YOUR ASSIGNMENT — When a line of the records contains "Minutes", copy it.

Document layout analysis data:
*** Block opens ***
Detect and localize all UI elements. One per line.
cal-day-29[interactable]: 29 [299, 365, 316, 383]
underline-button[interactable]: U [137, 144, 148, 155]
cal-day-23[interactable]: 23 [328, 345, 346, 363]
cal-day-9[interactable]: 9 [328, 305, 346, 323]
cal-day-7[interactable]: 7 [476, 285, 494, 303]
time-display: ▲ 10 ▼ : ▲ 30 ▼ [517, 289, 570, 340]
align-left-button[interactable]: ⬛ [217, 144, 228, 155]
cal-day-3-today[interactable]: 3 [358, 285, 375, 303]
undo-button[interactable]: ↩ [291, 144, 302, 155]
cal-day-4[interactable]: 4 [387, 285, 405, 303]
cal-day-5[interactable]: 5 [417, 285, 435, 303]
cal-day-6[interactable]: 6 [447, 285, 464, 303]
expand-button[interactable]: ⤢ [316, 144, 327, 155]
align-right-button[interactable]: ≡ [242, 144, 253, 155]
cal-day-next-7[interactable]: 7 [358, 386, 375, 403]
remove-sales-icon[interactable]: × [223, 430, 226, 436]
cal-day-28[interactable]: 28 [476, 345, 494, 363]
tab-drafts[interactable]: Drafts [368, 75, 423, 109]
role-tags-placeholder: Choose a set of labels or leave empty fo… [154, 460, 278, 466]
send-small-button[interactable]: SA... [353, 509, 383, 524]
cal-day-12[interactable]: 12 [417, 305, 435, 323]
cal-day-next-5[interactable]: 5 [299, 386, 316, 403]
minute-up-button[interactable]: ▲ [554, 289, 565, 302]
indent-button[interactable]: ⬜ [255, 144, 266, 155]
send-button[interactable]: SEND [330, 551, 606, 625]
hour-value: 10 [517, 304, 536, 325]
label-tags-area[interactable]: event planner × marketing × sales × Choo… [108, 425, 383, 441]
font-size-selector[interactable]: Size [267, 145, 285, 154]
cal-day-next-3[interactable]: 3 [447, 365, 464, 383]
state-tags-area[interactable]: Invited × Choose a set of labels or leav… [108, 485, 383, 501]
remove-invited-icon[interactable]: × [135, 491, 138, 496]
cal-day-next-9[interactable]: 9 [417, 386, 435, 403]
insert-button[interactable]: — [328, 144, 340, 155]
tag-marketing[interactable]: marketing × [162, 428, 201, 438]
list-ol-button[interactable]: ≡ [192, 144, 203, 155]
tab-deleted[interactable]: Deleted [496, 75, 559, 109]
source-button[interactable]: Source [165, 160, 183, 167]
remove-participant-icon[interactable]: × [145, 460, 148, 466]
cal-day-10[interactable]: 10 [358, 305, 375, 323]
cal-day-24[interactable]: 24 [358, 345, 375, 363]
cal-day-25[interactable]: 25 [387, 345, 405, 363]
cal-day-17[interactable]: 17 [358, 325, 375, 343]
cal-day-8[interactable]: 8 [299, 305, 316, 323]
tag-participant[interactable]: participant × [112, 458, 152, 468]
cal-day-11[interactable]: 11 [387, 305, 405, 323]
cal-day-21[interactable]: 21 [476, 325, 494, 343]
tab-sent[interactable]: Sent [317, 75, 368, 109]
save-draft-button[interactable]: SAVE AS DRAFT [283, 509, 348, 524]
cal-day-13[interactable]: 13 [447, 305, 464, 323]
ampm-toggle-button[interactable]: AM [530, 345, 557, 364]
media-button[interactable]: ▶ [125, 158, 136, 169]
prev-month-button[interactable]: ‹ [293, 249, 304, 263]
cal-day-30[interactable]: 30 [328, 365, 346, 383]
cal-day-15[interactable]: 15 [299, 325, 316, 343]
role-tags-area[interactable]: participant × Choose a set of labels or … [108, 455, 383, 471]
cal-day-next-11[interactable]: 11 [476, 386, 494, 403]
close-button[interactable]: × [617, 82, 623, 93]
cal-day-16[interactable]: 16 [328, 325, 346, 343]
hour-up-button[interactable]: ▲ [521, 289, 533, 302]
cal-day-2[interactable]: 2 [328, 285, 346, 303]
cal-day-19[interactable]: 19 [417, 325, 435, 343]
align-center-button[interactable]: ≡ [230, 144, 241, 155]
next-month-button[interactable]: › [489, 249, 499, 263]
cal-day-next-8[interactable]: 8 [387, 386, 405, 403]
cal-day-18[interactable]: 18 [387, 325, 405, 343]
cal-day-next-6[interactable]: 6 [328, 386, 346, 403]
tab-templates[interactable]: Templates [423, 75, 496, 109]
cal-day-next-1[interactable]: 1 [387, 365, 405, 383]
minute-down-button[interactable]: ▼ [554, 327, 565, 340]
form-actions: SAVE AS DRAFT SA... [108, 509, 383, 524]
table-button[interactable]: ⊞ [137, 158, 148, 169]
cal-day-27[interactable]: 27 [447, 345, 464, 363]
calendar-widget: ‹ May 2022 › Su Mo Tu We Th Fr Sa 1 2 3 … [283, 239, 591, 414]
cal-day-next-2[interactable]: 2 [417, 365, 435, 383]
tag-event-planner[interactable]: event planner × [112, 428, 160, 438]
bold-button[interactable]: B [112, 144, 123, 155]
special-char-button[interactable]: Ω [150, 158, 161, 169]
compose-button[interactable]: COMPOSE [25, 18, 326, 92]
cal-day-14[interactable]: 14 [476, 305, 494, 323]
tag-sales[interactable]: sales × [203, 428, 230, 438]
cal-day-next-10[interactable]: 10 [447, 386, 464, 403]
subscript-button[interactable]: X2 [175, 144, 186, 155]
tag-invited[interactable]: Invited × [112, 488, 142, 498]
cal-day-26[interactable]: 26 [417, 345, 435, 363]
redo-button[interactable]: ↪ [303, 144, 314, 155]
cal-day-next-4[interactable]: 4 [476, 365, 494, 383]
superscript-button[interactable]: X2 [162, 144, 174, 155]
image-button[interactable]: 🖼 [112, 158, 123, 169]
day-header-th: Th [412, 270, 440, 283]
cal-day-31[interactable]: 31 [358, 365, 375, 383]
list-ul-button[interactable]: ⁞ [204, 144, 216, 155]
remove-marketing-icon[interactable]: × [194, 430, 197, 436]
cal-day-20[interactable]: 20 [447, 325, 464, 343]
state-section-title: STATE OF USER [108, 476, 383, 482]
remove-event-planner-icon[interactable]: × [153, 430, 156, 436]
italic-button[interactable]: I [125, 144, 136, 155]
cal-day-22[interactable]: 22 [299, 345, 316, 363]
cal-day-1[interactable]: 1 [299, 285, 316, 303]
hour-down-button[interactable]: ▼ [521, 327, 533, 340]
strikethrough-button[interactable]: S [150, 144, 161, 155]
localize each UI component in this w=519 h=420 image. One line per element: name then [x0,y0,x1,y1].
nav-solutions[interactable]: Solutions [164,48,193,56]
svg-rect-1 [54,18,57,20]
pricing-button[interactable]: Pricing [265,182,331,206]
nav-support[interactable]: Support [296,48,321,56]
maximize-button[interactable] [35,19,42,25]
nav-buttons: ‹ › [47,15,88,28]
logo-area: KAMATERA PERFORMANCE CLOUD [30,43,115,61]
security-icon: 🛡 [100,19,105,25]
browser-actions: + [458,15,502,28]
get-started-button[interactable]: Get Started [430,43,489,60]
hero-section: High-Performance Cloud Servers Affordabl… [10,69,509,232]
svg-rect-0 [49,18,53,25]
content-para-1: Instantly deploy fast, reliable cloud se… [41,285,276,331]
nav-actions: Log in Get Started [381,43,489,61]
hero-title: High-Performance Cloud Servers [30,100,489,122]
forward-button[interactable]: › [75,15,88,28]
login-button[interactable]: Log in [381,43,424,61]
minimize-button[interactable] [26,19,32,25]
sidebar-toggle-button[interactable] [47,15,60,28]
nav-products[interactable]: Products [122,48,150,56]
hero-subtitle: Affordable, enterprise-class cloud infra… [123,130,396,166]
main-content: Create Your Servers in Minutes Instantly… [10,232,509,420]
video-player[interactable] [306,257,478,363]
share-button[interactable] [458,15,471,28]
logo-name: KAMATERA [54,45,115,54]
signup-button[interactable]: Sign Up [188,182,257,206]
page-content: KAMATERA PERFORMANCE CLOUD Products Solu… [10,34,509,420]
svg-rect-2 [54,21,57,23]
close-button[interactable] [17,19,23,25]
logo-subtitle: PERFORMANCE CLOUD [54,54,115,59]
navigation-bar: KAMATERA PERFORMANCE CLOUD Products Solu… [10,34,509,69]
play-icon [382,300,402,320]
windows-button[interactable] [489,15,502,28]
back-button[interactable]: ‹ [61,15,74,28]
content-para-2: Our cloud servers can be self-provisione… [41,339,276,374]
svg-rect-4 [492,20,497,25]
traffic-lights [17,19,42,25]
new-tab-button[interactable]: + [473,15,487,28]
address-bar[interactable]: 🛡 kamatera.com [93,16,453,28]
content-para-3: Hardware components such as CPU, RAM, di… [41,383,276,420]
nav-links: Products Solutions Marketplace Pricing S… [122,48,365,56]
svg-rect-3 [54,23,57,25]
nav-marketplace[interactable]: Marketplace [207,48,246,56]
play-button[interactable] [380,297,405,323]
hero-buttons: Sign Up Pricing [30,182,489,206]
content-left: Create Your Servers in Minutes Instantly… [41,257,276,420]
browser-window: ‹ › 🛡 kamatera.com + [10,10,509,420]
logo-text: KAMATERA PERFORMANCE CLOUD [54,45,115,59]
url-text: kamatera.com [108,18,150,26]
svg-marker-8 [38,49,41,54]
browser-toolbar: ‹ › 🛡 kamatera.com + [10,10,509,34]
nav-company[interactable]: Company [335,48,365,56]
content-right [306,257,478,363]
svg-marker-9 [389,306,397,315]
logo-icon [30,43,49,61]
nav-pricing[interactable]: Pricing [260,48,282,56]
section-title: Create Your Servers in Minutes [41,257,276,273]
*** Block closes ***
YOUR SOLUTION —
main-content: Create Your Servers in Minutes Instantly… [10,232,509,420]
content-left: Create Your Servers in Minutes Instantly… [41,257,276,420]
section-title: Create Your Servers in Minutes [41,257,276,273]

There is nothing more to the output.